DATA UNDER STUDY START

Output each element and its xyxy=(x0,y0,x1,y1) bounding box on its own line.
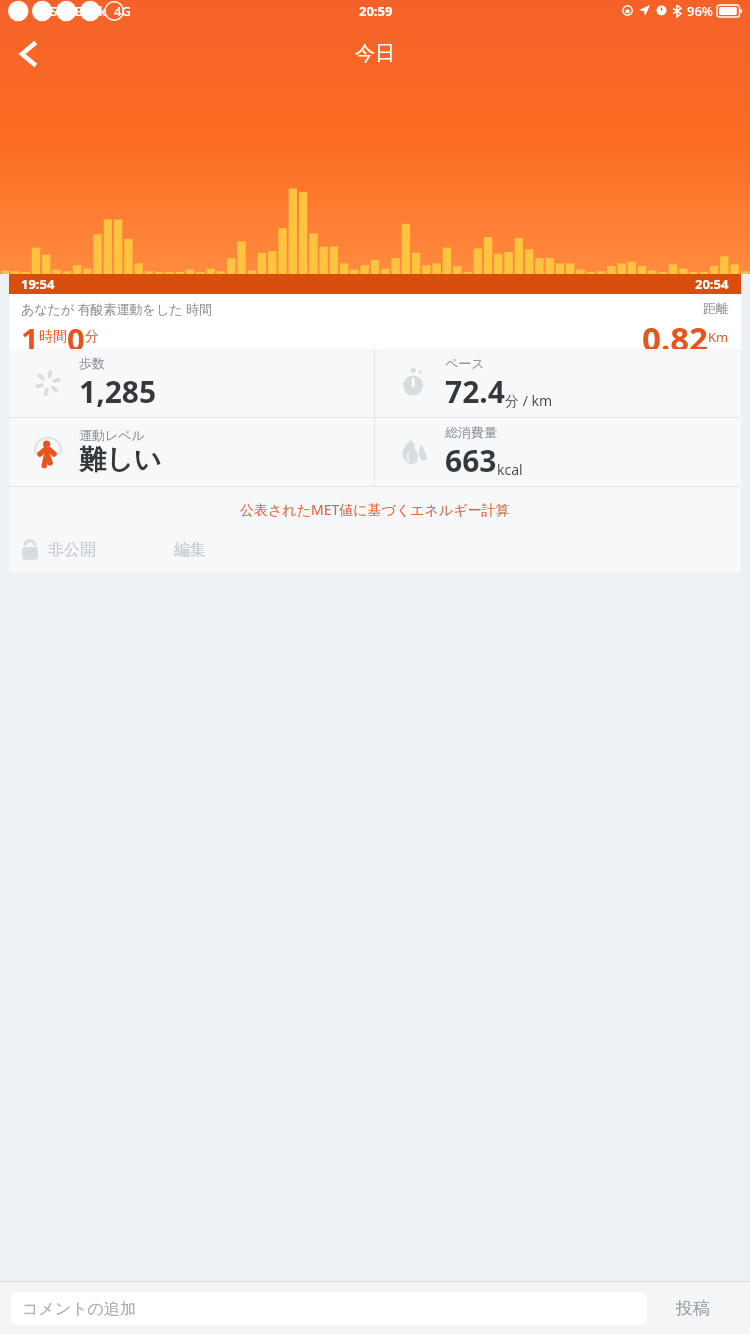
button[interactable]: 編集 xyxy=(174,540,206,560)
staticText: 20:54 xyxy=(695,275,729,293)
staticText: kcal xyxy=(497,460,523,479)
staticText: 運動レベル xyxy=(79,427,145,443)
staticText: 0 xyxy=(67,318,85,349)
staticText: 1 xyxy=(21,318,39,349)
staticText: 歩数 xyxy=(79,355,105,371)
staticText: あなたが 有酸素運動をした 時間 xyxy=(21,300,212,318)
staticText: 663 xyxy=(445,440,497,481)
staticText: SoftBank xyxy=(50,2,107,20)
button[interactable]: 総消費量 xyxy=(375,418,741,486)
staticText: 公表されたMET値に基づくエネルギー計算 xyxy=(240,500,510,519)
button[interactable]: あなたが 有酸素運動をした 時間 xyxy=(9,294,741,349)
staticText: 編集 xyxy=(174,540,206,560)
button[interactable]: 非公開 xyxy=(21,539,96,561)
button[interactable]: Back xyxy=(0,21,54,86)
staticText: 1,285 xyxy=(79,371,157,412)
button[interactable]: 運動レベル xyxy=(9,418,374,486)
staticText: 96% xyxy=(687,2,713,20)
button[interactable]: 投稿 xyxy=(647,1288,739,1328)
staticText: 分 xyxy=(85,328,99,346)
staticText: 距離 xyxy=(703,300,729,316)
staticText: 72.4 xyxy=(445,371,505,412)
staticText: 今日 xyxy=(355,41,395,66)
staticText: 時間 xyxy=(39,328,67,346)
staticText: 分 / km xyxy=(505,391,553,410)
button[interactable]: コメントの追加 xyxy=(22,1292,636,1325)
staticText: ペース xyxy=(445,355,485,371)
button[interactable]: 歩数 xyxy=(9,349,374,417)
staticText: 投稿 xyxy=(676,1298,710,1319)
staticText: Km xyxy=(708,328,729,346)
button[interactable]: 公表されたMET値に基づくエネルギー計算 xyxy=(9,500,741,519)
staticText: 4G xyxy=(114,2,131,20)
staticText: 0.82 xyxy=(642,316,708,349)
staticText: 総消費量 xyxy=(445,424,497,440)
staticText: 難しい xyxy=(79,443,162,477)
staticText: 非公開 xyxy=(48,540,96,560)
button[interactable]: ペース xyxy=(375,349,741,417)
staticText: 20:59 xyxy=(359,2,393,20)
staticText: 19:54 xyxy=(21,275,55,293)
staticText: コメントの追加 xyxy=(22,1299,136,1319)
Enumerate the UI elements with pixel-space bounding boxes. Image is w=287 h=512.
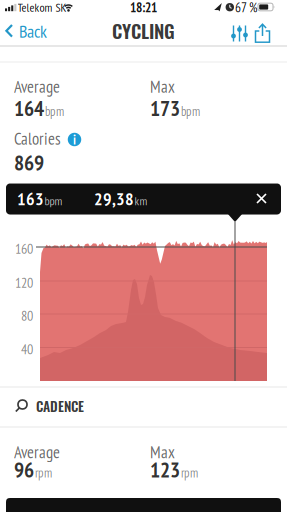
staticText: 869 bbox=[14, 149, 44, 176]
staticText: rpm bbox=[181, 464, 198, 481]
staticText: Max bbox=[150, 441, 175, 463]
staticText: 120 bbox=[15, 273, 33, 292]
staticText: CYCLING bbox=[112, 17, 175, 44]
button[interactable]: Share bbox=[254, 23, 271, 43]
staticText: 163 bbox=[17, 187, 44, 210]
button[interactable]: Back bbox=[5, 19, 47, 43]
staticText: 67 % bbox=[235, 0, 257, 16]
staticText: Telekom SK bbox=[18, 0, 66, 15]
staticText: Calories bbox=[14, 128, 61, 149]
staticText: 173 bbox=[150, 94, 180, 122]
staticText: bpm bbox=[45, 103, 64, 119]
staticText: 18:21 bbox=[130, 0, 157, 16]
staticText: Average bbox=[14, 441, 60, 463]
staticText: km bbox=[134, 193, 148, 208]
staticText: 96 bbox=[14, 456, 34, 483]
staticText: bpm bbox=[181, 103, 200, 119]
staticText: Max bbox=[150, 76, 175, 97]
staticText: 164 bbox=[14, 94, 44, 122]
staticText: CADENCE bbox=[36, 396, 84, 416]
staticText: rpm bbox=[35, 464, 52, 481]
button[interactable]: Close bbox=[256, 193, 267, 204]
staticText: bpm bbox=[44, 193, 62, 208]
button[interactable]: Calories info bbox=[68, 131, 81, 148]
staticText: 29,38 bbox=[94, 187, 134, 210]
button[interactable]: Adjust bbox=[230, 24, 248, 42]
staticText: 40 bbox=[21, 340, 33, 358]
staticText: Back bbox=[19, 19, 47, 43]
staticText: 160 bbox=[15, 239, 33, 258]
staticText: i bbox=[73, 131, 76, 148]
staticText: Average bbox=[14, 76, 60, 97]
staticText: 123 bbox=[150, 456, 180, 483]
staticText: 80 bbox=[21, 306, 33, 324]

DATA UNDER STUDY END

Search the data for the string "Average". List each line that has it.

| SOLUTION TO THIS EXERCISE |
staticText: Average bbox=[14, 441, 60, 463]
staticText: Average bbox=[14, 76, 60, 97]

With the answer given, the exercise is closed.